Hussein Ibish, a senior fellow at the American Task Force on Palestine, said he suspects the Palestinian leader will force the issue and push for a General Assembly vote elevating Palestine to a non U.N.-member state. But he has urged Washington and Israel not to react too harshly to a move he sees as a largely symbolic gesture, albeit a "provocative symbolic gesture," on the grounds that punishing the Palestinian Authority will strengthen the hand of Hamas, the Palestinian Islamist movement, that is being courted by Egypt, Qatar, and Turkey. "This is bad for America," he said. "Both the Palestinian Authority and Washington need to repair their relations; the Palestinian Authority, because it's essential for their survival; and Washington, because otherwise, it will have to deal with bearded guys with Qurans."
The Obama administration has been keen to pursue a peace deal between the Afghan government and the Taliban before the withdrawal of U.S. forces and its NATO allies from the country at the end of 2014. But the American presidential election has made it tough for the Obama administration to carry through on its pledge to release several Taliban members from Guantanamo Bay detention center as a goodwill measure. In March, Taliban negotiators reportedly broke off talks with the United States, complaining that the United States was not serious about striking a deal.
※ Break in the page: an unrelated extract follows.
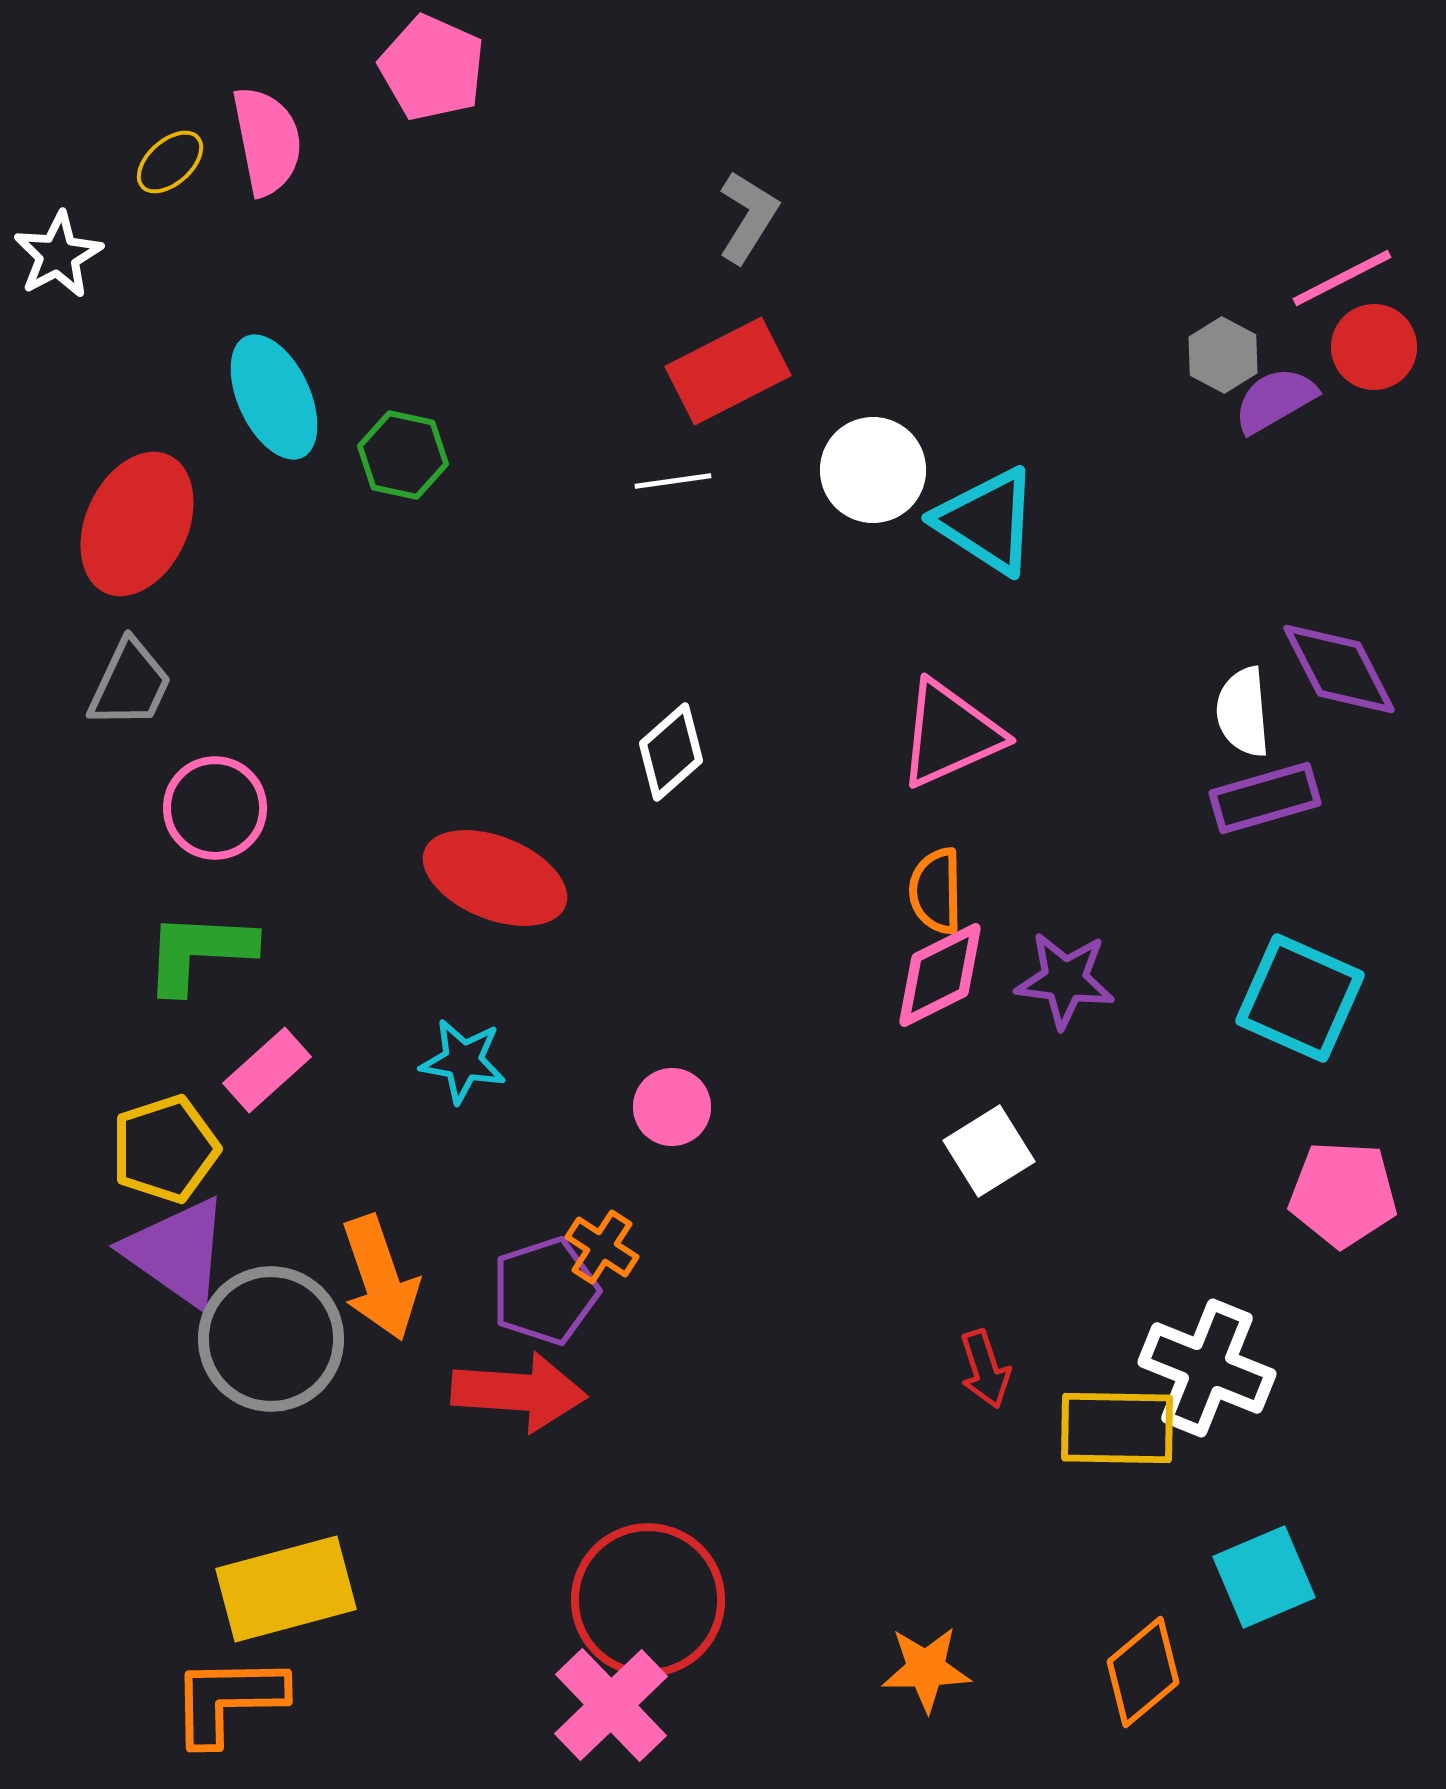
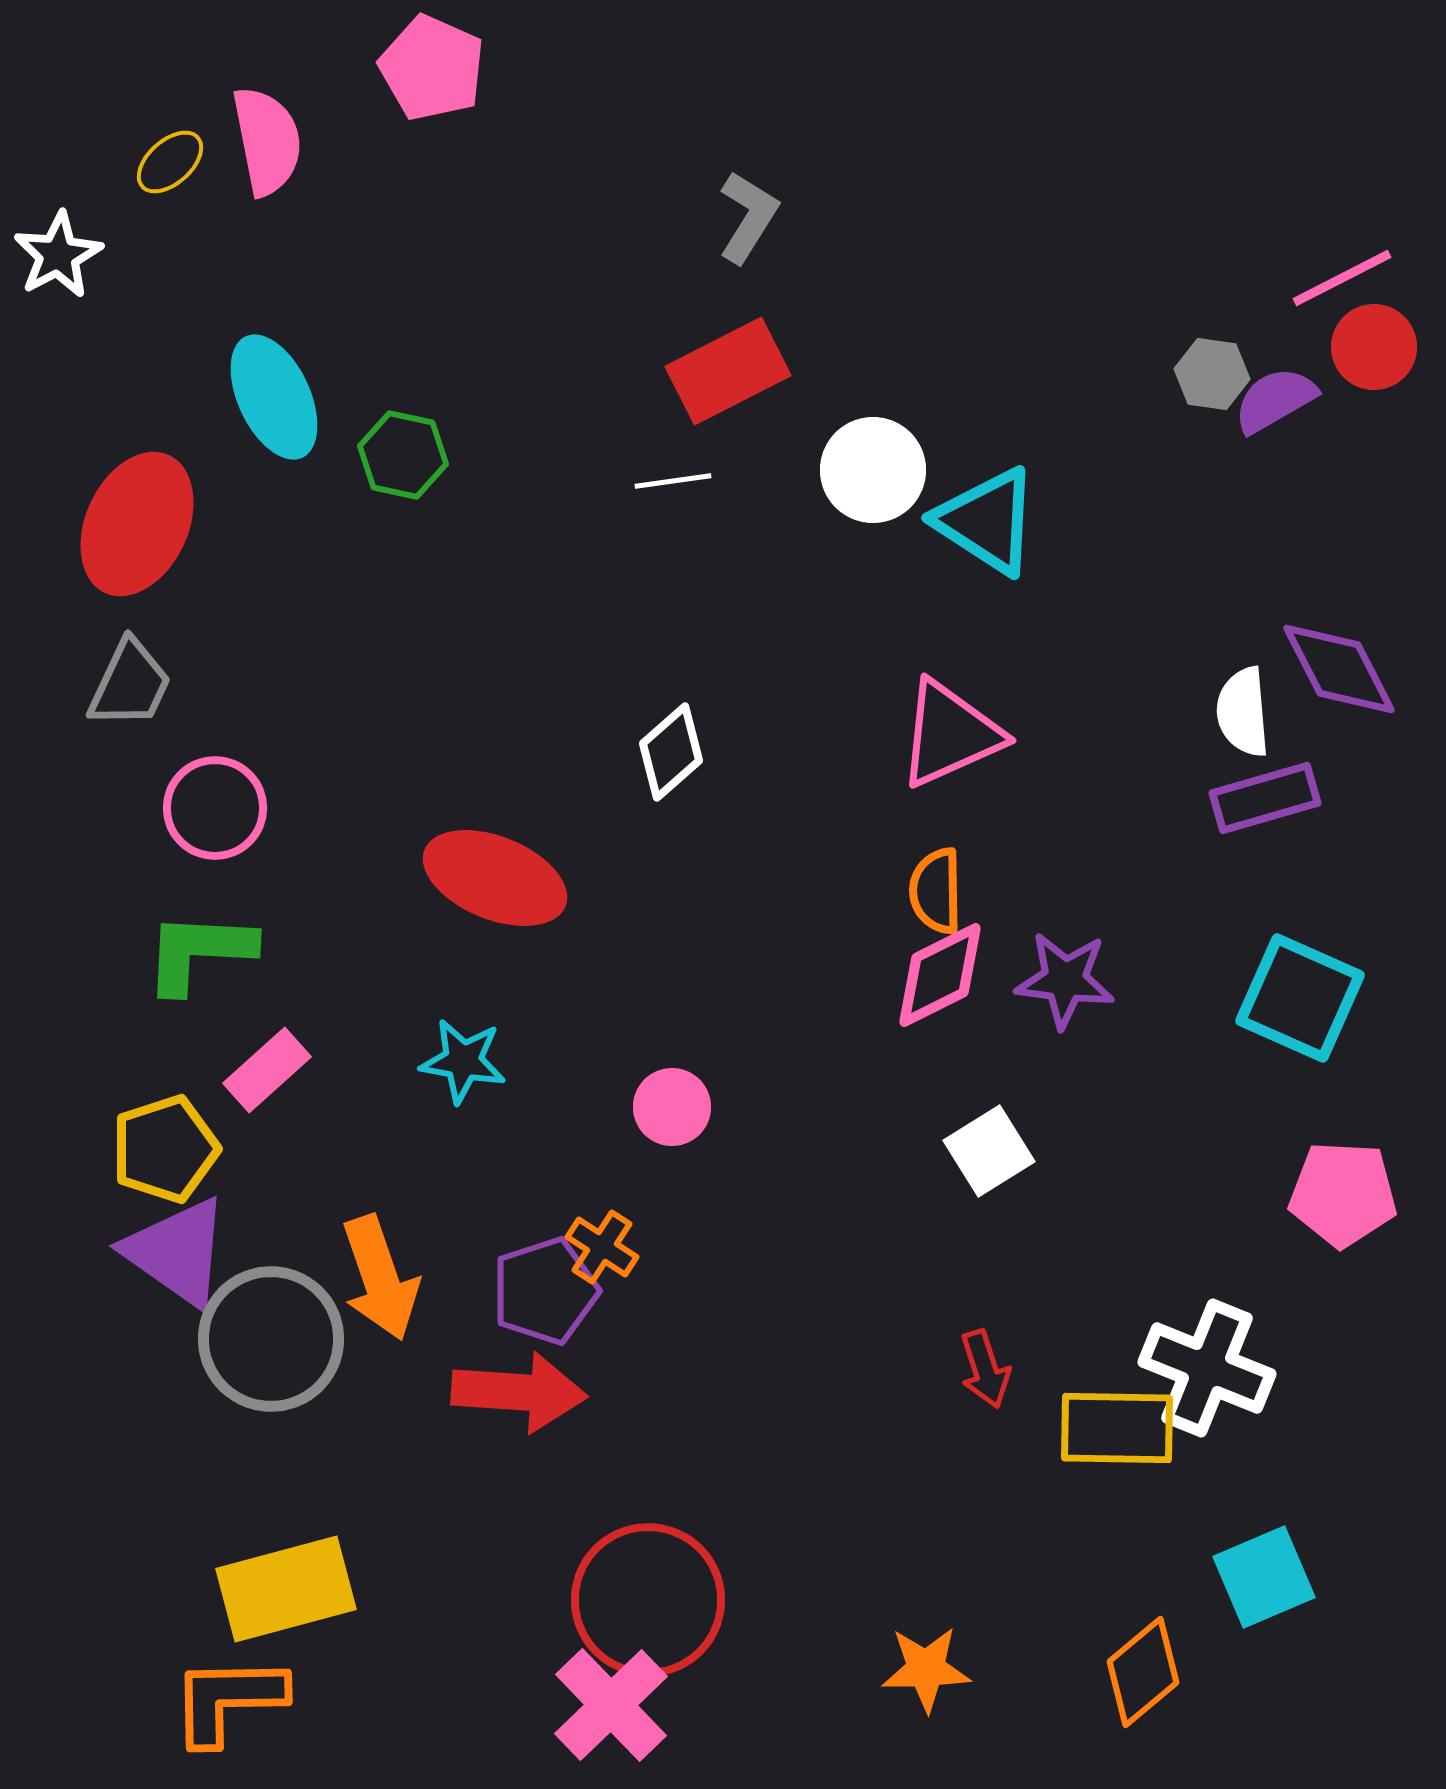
gray hexagon at (1223, 355): moved 11 px left, 19 px down; rotated 20 degrees counterclockwise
Scott Smith, an expert on Afghanistan at the United States Institute of Peace, said he expects the Americans to try to revive talks, but that the failure of the previous round of talks will make it more difficult to draw the Taliban back to the table. ""What was intended to be a confidence building effort ended up eroding confidence," said Smith. "Everybody understood nothing was going to happen till after the election. But is the ball in our court or in the Taliban's court?"
For the time being, Israel and Iran appear to have stepped back from the brink of nuclear war. At the United Nations, China and Russia have made it clear that they will not approve another round of economic sanctions against Iran. And prospects for diplomatic progress with Iran at the U.N. seem pretty distant. Before the election, the New York Times reported that the United States and Iran had agreed in principle to start one-on-one negotiations over Tehran's nuclear program. The White House quickly denied the report. But the story is continuing to fuel rumors that Washington may pursue direct contacts with Tehran.
Rwanda's election to the Security Council presents a thorny new problem for the United States. A close American ally, Rwanda has come under sharp criticism for its alleged role in sponsoring and arming the M23 mutineers in the neighboring Democratic Republic of the Congo. Rwanda has denied a role in sponsoring the mutiny. Nevertheless, the United States is expected to face intense pressure from human rights advocates to pressure Rwanda to cease its military operations in eastern Congo. "We would expect the United States to finally raise the pressure on Rwanda to stop its support for the M23," said Philippe Bolopion, the U.N. representative for Human Rights Watch. "They should make crystal clear to them that being on the Security Council starting on January 1 will not give them a free pass to continue supporting an abusive rebel group in a neighboring country."